Иван устало прислонился к кирпичной стене, и один из унтер-офицеров, что не сводил с него взгляда, вдруг поднялся, собрал рассыпанную по полу жухлую солому в пук и устроил возле ног штаб-ротмистра что-то наподобие небольшой лежанки:
– Присаживайтесь, ваше благородие.
– Благодарю вас, – кивнул Голенищев-Кутузов. – Мы с вами знакомы?
– Не так, чтобы знакомы, – ответил унтер. – Просто однажды видел вас… под Каушеном в четырнадцатом году. Я был в эскадроне ротмистра Врангеля, а вы служили корнетом в лейб-гвардии драгунском полку. А славно мы тогда немцев порубали…
– Вы служили в лейб-гвардии драгунском полку? – поднялся с пола пожилой мужчина с густыми усами.
– Так точно, – по-военному ответил Иван.
– Позвольте представиться, – подошел к нему мужчина. – Генерал от инфантерии, бывший командир лейб-гвардии Егерского полка Иван Сергеевич Мальцов.
– Ваше высокопревосходительство… – начал приподниматься Иван, но Мальцов остановил его:
– Господи, да не вставайте вы, мы здесь все в равном положении… арестантов.
– …Голенищев-Кутузов, Иван Викторович, штаб-ротмистр, командир эскадрона Второго сводно-гвардейского полка Сводно-гвардейской бригады Вооруженных сил Юга.
– Вот как? – удивленно посмотрел на Ивана генерал от инфантерии. – А скажите, Ольга Викторовна Голенищева-Кутузова, сестра милосердия Царскосельского бригадного лазарета, случайно, не сестра ли ваша?
– Сестра, – ответил Иван.
– Поистине мир тесен, – в задумчивости произнес генерал.
– А давно вы ее видели? – спросил Голенищев-Кутузов.
– Давно, – сокрушенно покачал головой генерал Мальцов. – Еще в той, прошлой жизни… А точнее, в шестнадцатом году.

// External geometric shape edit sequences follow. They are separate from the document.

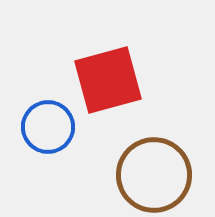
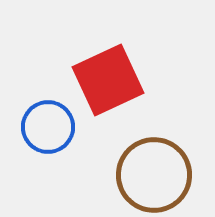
red square: rotated 10 degrees counterclockwise
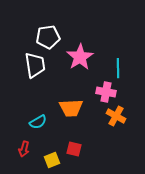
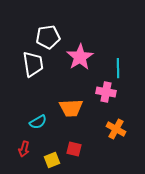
white trapezoid: moved 2 px left, 1 px up
orange cross: moved 13 px down
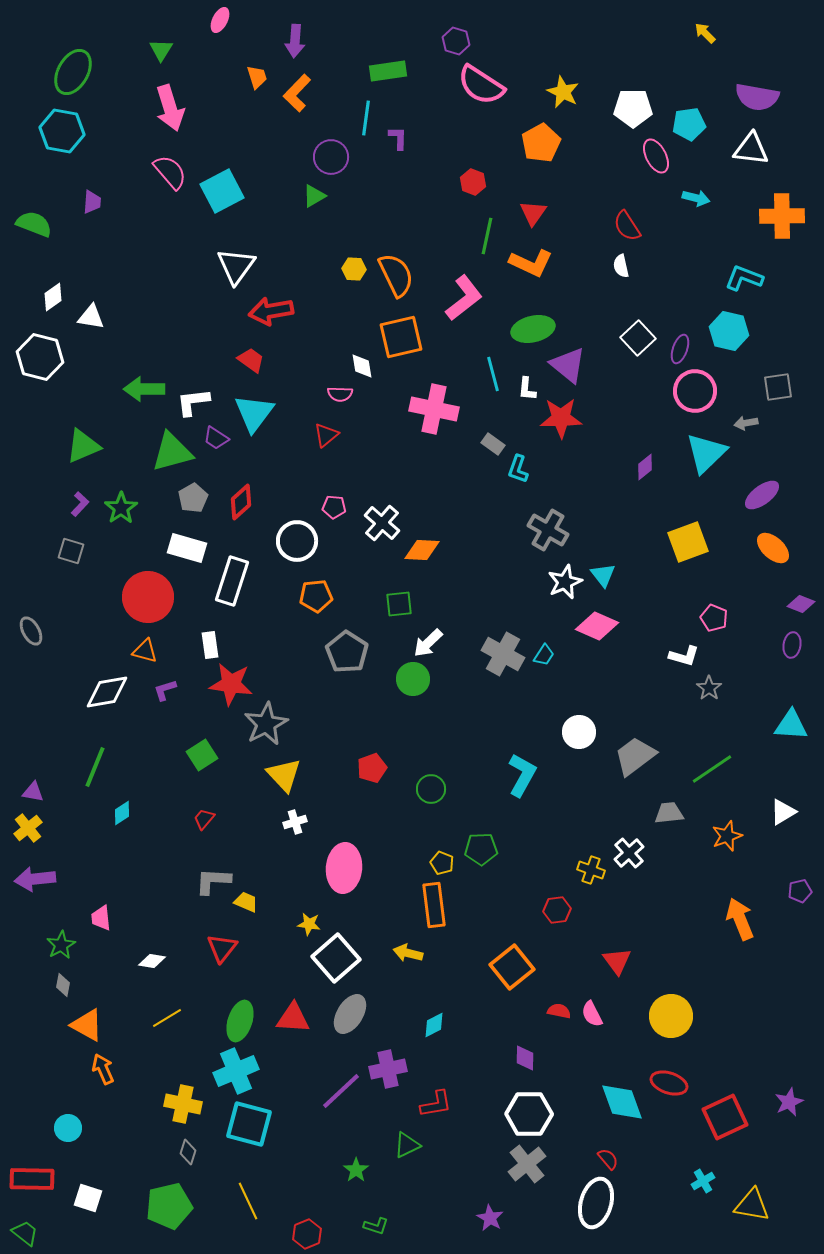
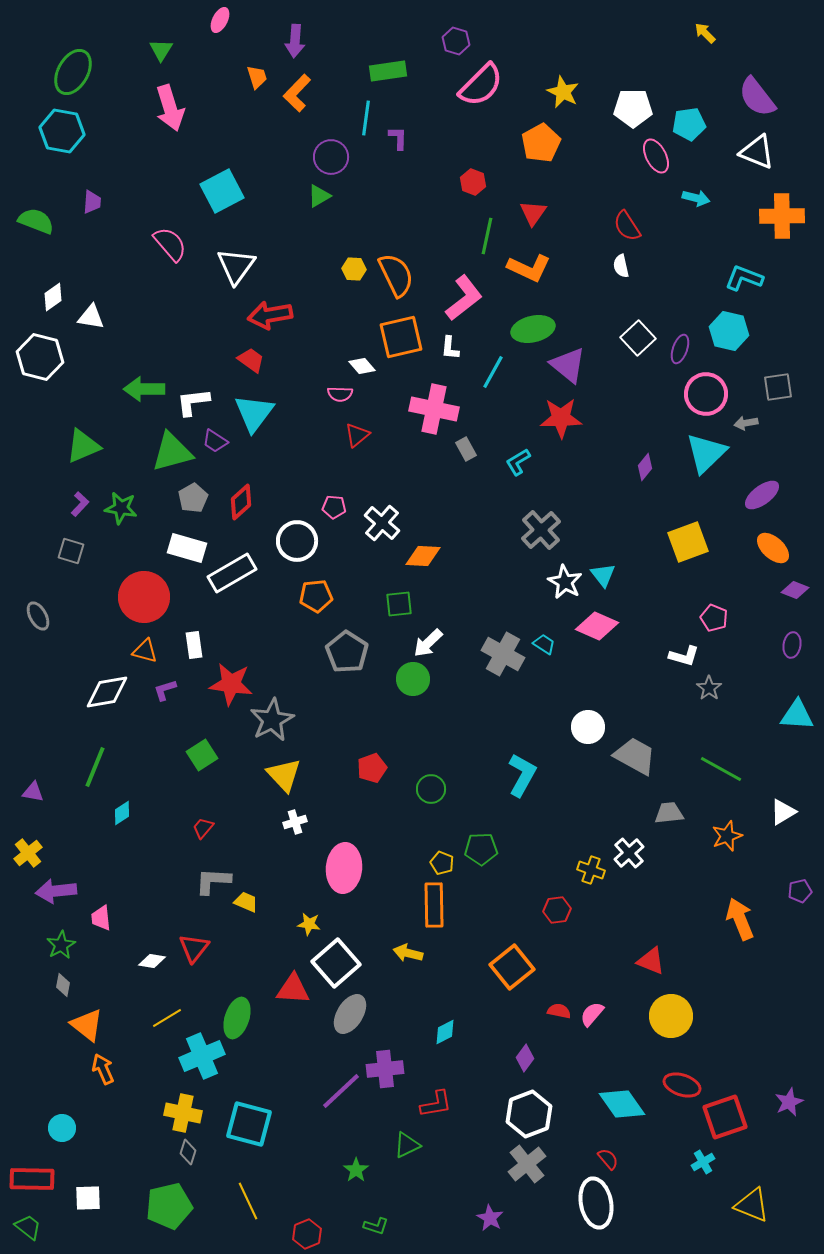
pink semicircle at (481, 85): rotated 78 degrees counterclockwise
purple semicircle at (757, 97): rotated 42 degrees clockwise
white triangle at (751, 149): moved 6 px right, 3 px down; rotated 15 degrees clockwise
pink semicircle at (170, 172): moved 72 px down
green triangle at (314, 196): moved 5 px right
green semicircle at (34, 224): moved 2 px right, 3 px up
orange L-shape at (531, 263): moved 2 px left, 5 px down
red arrow at (271, 311): moved 1 px left, 4 px down
white diamond at (362, 366): rotated 32 degrees counterclockwise
cyan line at (493, 374): moved 2 px up; rotated 44 degrees clockwise
white L-shape at (527, 389): moved 77 px left, 41 px up
pink circle at (695, 391): moved 11 px right, 3 px down
red triangle at (326, 435): moved 31 px right
purple trapezoid at (216, 438): moved 1 px left, 3 px down
gray rectangle at (493, 444): moved 27 px left, 5 px down; rotated 25 degrees clockwise
purple diamond at (645, 467): rotated 12 degrees counterclockwise
cyan L-shape at (518, 469): moved 7 px up; rotated 40 degrees clockwise
green star at (121, 508): rotated 28 degrees counterclockwise
gray cross at (548, 530): moved 7 px left; rotated 18 degrees clockwise
orange diamond at (422, 550): moved 1 px right, 6 px down
white rectangle at (232, 581): moved 8 px up; rotated 42 degrees clockwise
white star at (565, 582): rotated 20 degrees counterclockwise
red circle at (148, 597): moved 4 px left
purple diamond at (801, 604): moved 6 px left, 14 px up
gray ellipse at (31, 631): moved 7 px right, 15 px up
white rectangle at (210, 645): moved 16 px left
cyan trapezoid at (544, 655): moved 11 px up; rotated 90 degrees counterclockwise
gray star at (266, 724): moved 6 px right, 4 px up
cyan triangle at (791, 725): moved 6 px right, 10 px up
white circle at (579, 732): moved 9 px right, 5 px up
gray trapezoid at (635, 756): rotated 66 degrees clockwise
green line at (712, 769): moved 9 px right; rotated 63 degrees clockwise
red trapezoid at (204, 819): moved 1 px left, 9 px down
yellow cross at (28, 828): moved 25 px down
purple arrow at (35, 879): moved 21 px right, 12 px down
orange rectangle at (434, 905): rotated 6 degrees clockwise
red triangle at (222, 948): moved 28 px left
white square at (336, 958): moved 5 px down
red triangle at (617, 961): moved 34 px right; rotated 32 degrees counterclockwise
pink semicircle at (592, 1014): rotated 68 degrees clockwise
red triangle at (293, 1018): moved 29 px up
green ellipse at (240, 1021): moved 3 px left, 3 px up
orange triangle at (87, 1025): rotated 9 degrees clockwise
cyan diamond at (434, 1025): moved 11 px right, 7 px down
purple diamond at (525, 1058): rotated 36 degrees clockwise
purple cross at (388, 1069): moved 3 px left; rotated 6 degrees clockwise
cyan cross at (236, 1071): moved 34 px left, 15 px up
red ellipse at (669, 1083): moved 13 px right, 2 px down
cyan diamond at (622, 1102): moved 2 px down; rotated 15 degrees counterclockwise
yellow cross at (183, 1104): moved 9 px down
white hexagon at (529, 1114): rotated 21 degrees counterclockwise
red square at (725, 1117): rotated 6 degrees clockwise
cyan circle at (68, 1128): moved 6 px left
cyan cross at (703, 1181): moved 19 px up
white square at (88, 1198): rotated 20 degrees counterclockwise
white ellipse at (596, 1203): rotated 27 degrees counterclockwise
yellow triangle at (752, 1205): rotated 12 degrees clockwise
green trapezoid at (25, 1233): moved 3 px right, 6 px up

Мой сын лежал тогда в лазарете после ранения, и я проведывал его, пока находился в вынужденной отставке. Ухаживала за ним как раз ваша сестра Ольга Викторовна… Душевная барышня! Сергей, – обернулся он к мужчине в кунтуше, – подойди к нам. Позвольте вам представить своего сына, полковник Сергей Иванович Мальцов.
– Штаб-ротмистр Иван Викторович Голенищев-Кутузов, – назвал себя Иван. – Очень приятно.
– Нас взяли вчера, всем семейством, – присел рядом генерал Мальцов. – Это, – посмотрел он в сторону отошедшего от них полковника Мальцова, – как вы поняли, мой сын. Беременная женщина – его супруга, урожденная княжна Ирина Владимировна Барятинская, а с ней – ее матушка, княгиня Надежда Александровна Барятинская, супруга покойного генерала от инфантерии князя Владимира Анатольевича Барятинского. Слава богу, что моя супруга не дожила до этого часа… Как вы думаете, они и беременных женщин расстреливают?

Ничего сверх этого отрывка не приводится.